A study detailing the feeding behaviors of four species of fish found in the Colorado River and its tributaries uncovered a few surprises and opened new insights to the challenges faced by native fish species in the Southwest.
Some of the biggest challenges are relatively recent ones. In a diverse region known for its markers of geologic time, a combination of dam building and the introduction of nonnative species have dramatically reduced the survival chances of native fish, said Northern Arizona University researcher Alice Gibb.
A biology professor, Gibb is the corresponding author of a new paper, “Prey Capture Behavior of Native vs. Nonnative Fishes: A Case Study from the Colorado River Drainage Basin (USA),” that will be published in the Journal of Experimental Zoology A.
That native fish in the Southwest are on the decline is not in dispute, but the research provides more evidence as to why.
“We altered the habitat native fish evolved for and put in fish that are better-adapted to the new conditions,” Gibb said, calling the changes a “one-two punch” for native fish.
For the study, Gibb and her colleagues compared the native roundtail chub with the nonnative smallmouth bass, and the native Sonora sucker with the nonnative common carp—species that occupy the same “ecological niche.”
While Gibb expected the nonnatives to consume everything offered to them, the study found that it was the native fish that had a broad diet in the lab. The nonnatives were choosier.
“I would interpret the native feeding as opportunistic behavior,” Gibb said. But it’s a behavior that evolved in the constantly changing habitat of the Southwest in warm, turbid water. The nonnatives, Gibb said, are from more stable and clear conditions—just like those created by the introduction of dams.

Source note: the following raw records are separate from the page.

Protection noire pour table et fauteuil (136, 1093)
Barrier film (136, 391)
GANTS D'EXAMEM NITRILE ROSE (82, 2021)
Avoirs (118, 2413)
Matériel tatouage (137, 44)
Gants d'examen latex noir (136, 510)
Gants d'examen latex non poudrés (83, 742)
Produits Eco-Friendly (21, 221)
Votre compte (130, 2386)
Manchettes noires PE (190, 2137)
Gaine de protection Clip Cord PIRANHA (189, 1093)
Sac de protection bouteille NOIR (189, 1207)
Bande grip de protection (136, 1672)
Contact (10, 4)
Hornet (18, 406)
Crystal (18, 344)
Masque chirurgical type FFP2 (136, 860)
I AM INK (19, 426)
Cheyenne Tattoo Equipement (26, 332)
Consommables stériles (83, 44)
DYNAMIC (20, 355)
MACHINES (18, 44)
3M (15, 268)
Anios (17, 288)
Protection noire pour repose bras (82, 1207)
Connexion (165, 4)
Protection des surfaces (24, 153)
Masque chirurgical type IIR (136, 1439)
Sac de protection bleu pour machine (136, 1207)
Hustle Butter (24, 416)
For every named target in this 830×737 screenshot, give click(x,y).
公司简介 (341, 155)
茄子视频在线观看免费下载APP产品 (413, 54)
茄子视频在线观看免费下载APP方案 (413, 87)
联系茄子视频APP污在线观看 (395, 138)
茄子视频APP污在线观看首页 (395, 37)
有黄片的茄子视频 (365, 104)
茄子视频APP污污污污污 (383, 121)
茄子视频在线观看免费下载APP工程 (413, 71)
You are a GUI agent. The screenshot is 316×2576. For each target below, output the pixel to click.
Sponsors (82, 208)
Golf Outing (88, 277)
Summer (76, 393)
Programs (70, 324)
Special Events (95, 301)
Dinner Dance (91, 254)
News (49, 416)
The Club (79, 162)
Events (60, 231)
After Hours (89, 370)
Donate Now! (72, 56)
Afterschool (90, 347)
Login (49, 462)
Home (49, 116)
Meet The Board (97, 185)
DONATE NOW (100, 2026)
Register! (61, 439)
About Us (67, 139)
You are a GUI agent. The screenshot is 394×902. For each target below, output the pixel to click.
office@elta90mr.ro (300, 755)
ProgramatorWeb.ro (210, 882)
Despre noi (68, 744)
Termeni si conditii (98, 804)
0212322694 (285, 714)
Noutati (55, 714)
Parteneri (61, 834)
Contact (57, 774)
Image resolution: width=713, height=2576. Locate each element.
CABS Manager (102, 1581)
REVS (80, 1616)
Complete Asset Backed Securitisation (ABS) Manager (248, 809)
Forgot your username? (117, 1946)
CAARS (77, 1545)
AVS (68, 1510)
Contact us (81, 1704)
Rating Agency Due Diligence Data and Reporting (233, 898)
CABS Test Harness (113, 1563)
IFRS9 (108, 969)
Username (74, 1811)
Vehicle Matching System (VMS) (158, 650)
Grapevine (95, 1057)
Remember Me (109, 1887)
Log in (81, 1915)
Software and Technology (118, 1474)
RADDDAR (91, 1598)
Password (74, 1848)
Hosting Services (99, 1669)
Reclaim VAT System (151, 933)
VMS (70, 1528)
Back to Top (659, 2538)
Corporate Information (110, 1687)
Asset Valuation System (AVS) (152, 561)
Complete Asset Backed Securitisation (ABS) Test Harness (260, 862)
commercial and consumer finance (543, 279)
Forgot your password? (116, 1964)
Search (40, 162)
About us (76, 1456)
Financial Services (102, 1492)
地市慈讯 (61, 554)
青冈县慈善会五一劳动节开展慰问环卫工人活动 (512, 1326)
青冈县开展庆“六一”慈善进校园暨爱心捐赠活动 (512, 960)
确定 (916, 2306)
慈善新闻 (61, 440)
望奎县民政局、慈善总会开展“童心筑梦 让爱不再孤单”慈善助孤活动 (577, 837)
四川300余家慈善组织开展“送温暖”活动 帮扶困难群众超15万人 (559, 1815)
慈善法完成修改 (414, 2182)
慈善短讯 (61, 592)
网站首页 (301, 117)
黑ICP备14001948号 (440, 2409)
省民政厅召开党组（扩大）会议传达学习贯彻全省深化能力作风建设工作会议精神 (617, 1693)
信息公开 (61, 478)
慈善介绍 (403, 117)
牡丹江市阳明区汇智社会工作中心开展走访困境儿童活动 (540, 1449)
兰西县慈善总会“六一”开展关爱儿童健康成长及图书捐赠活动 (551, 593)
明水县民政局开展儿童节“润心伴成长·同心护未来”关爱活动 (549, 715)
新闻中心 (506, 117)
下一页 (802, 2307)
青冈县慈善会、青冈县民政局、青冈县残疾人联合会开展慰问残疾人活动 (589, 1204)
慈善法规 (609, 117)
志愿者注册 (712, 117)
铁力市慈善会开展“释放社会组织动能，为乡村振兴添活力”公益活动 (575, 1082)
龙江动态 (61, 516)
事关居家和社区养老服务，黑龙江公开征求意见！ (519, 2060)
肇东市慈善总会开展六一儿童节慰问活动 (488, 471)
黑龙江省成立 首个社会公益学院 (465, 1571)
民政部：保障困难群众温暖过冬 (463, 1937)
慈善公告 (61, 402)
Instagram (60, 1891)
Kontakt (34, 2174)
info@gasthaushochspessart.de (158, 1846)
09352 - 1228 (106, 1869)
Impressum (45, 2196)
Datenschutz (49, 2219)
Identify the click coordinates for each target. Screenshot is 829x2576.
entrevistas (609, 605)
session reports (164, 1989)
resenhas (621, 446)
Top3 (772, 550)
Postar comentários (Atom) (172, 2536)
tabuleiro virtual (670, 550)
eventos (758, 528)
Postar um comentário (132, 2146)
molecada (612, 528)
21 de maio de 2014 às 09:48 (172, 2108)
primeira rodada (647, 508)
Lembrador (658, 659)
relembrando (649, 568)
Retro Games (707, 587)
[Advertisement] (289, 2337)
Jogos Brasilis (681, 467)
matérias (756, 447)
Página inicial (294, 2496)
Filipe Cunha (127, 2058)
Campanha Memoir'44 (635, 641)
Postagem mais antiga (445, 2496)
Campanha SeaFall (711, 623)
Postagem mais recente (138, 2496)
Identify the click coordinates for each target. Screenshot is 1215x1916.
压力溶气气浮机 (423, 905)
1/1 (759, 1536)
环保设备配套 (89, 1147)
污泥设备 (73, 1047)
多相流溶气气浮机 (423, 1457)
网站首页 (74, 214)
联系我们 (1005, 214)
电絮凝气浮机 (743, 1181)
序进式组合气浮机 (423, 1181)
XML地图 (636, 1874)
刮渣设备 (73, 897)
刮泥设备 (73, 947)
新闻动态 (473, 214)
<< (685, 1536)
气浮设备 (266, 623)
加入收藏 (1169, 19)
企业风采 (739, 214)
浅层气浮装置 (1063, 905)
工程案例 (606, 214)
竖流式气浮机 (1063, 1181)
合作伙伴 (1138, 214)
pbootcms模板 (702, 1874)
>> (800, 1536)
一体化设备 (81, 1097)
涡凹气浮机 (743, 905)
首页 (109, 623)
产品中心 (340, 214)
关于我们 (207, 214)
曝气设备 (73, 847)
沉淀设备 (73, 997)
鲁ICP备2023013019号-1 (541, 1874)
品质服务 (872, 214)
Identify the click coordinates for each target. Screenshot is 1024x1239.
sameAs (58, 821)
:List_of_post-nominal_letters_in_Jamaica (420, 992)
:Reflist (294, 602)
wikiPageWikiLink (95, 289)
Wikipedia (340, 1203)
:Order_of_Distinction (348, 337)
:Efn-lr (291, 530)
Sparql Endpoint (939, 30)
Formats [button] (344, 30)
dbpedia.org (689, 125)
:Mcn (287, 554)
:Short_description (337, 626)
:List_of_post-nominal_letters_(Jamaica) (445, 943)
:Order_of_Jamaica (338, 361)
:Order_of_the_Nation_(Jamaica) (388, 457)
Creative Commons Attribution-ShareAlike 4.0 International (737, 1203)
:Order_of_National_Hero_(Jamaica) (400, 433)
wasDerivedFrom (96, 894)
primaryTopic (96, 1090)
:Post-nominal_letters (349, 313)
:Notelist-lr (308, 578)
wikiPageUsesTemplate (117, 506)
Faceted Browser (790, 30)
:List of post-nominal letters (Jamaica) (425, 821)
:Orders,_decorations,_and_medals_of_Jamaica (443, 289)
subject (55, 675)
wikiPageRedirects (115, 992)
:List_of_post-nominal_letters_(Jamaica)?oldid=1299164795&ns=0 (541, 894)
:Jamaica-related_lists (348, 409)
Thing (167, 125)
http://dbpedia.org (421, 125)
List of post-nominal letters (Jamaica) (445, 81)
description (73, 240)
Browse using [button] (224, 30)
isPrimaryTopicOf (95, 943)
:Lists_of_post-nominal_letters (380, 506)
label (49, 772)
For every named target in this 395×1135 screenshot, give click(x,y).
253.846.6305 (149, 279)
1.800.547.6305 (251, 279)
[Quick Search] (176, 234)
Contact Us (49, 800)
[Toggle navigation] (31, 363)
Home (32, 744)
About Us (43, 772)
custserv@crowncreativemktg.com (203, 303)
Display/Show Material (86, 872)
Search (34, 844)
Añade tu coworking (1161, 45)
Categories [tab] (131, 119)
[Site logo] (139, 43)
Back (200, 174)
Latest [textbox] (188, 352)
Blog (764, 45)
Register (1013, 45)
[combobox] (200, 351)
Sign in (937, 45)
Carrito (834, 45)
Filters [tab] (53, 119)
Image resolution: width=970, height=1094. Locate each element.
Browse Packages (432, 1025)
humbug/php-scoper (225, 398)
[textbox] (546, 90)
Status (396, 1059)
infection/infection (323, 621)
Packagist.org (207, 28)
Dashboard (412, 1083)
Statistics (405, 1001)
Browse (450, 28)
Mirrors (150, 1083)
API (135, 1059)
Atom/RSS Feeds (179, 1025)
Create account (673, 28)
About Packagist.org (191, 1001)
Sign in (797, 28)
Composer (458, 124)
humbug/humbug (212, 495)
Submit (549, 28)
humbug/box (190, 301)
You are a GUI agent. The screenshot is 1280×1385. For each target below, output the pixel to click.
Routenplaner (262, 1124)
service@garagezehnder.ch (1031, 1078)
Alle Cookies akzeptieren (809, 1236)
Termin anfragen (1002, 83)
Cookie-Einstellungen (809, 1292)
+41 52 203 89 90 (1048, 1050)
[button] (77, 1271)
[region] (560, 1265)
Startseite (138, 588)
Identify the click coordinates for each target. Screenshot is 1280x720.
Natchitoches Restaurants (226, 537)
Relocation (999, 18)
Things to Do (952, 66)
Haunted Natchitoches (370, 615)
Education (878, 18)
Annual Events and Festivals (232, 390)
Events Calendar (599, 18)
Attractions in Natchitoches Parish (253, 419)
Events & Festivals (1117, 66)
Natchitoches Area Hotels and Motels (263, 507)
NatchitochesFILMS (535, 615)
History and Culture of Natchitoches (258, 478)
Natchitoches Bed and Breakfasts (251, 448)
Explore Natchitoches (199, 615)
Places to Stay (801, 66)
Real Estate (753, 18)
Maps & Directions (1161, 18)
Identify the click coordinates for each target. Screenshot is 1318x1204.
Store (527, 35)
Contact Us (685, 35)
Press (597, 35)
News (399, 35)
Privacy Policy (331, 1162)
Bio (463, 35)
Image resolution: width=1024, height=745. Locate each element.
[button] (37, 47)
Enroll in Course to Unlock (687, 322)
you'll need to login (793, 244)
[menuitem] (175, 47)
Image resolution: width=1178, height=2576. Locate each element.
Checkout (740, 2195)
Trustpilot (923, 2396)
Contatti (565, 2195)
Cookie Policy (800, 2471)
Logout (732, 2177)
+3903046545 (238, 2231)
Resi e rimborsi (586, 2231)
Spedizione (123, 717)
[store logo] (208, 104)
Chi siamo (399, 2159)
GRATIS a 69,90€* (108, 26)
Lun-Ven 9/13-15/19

Gibb also noted that the nonnatives have bigger mouths. “That’s going to provide an advantage, especially when it comes to eating other fish,” she said. Smallmouth bass, for example, can eat chub—but not the other way around—and they have a better chance of doing so in clear water.
“The research results suggest that it’s the conditions that favor the nonnatives,” Gibb said.
Considering that those conditions are human caused, the findings have implications for wildlife management.
“You can try to extirpate the nonnatives,” Gibb said, noting an environmental restoration of Fossil Creek that has created a reservoir habitat for native fish. “But people want their sport fish, which are good predators in clear conditions.”
Such dynamics are not the case only in the Southwest. Gibb said there is growing worldwide interest in a field known as “invasion ecology.”
“It’s an area that’s recently been recognized as a tool to understand why some species go extinct and others take over.”